Wall Street expects the Federal Reserve to cut interest rates again tomorrow.
And if it doesn't, many economists say the results won't be pretty.
"The stock market will take a serious dive," says Gordon Richards, chief economist of the National Association of Manufacturers in Washington.
Many investors assume the Fed is ready to trim short-term rates another 0.25 percentage point, on top of the two previous cuts Sept. 29 and Oct. 15 of the same size.
And when he spoke to a securities industry group two weeks, Fed chief Alan Greenspan seemed to indicate as much.
"There has been a sigh of relief across investment classes since the second of these rapid-fire Fed moves," notes Robert DiClemente, a New York economist with Salomon Smith Barney, an investment firm. "I don't think it would be wise [for the Fed] to retreat."
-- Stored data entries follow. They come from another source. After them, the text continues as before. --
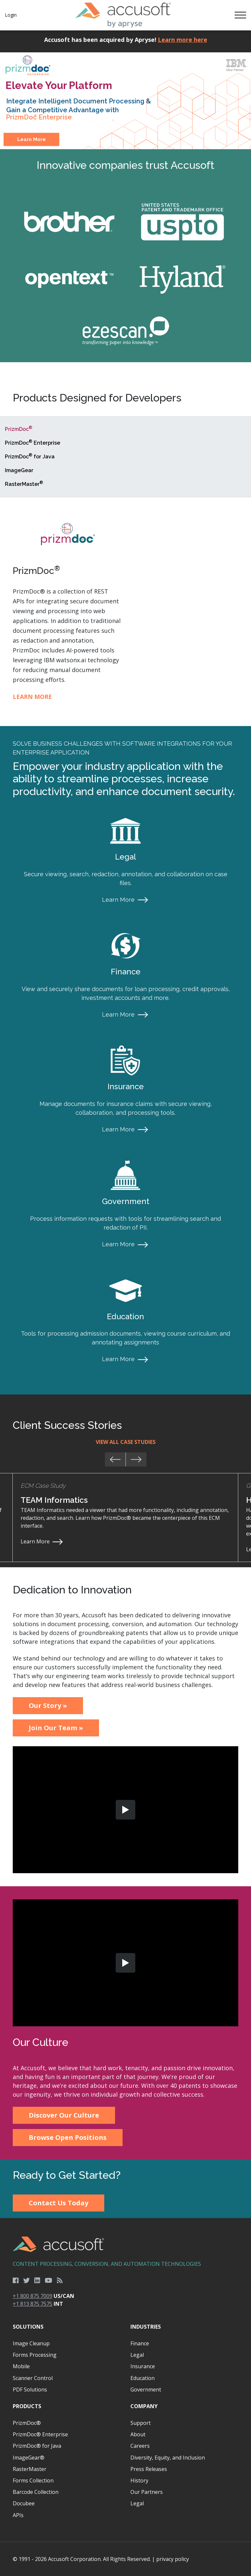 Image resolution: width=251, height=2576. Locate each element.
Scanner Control (33, 2378)
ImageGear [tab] (19, 470)
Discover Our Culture (64, 2115)
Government (145, 2389)
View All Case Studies (126, 1442)
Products (27, 2406)
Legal (137, 2354)
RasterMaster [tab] (24, 483)
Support (140, 2422)
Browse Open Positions (68, 2137)
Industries (145, 2326)
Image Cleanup (31, 2343)
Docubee (24, 2503)
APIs (18, 2515)
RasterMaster (29, 2469)
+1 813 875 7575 (32, 2303)
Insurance (142, 2366)
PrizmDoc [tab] (18, 428)
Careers (140, 2445)
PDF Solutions (30, 2389)
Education (142, 2378)
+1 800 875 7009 (32, 2296)
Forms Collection (33, 2480)
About (137, 2434)
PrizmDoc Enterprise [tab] (32, 442)
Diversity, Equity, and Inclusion (167, 2457)
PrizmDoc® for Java (37, 2445)
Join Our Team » (56, 1727)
He sees the risks from being too easy with monetary policy as less than those of staying put.
Investors have already pushed up stock prices on the assumption of a rate cut.
The Standard & Poor's 500 stock index has risen about 17 percent in the past month.
In effect, Wall Street is telling Mother Fed it will throw a fit if it doesn't get its way on interest rates.
"The risk of global credit crunch would rise," holds Richard Hokenson, an economist at Donaldson, Lufkin & Jenrette, an investment firm in New York.
Mr. Hokenson worries that the "dash for cash" could return. Investors might again retreat to the quality of Treasury bonds, causing interest rate spreads between risky and nonrisky investments to widen again. Companies would have trouble once more raising money through bond issues or initial public offerings of stock.
It was that trend which caused Mr. Greenspan to cut rates unexpectedly in October.
"We would become much less sanguine about the prospects for economic growth next year," Hokenson adds.
No rate cut would produce a chain reaction, economists say. With interest rates unchanged, the US dollar would strengthen on foreign exchange markets. That's because international investors prefer higher rather than lower returns on investments in dollar-denominated assets.
The counterpart of a stronger dollar will be a weaker yen. Japanese banks own a lot of dollar-denominated loans that they count as part of their assets. The yen amount of those loans thus increases. This then reduces the banks' ratio of capital to assets. And that leads to further reductions in lending in Japan, extending its recession, hitting the world economy.
A bit complicated, but that's one danger seen by Hokenson. Another is that a weaker yen would revive the prospect China might devalue its currency. And that would imperil other currencies in Asia and in Latin America. Bad news.
Mr. Richards's economic daisy chain goes like this: Lower stock prices undercut the wealth of investors. Feeling poorer, they spend less. Companies, faced with weaker demand for their goods and services, will lay off employees.
Profits would decline as well. With the Fed keeping interest rates steady, the cost of servicing business debts would not fall. So stock valuations, already expensive, would become even more so.
Richards also sees inaction as raising the risk of a crisis in Latin America.
One problem for the Fed is that when it pumps money into the economy to lower interest rates, some of that money could flow into stocks and create a price bubble - like that which hurt Japan badly.
But Mr. DiClemente sees that as a small risk. Investors, he says, have been chastened by the stock drop this summer. "Stocks are below their old highs," he says. And the economy is weakening.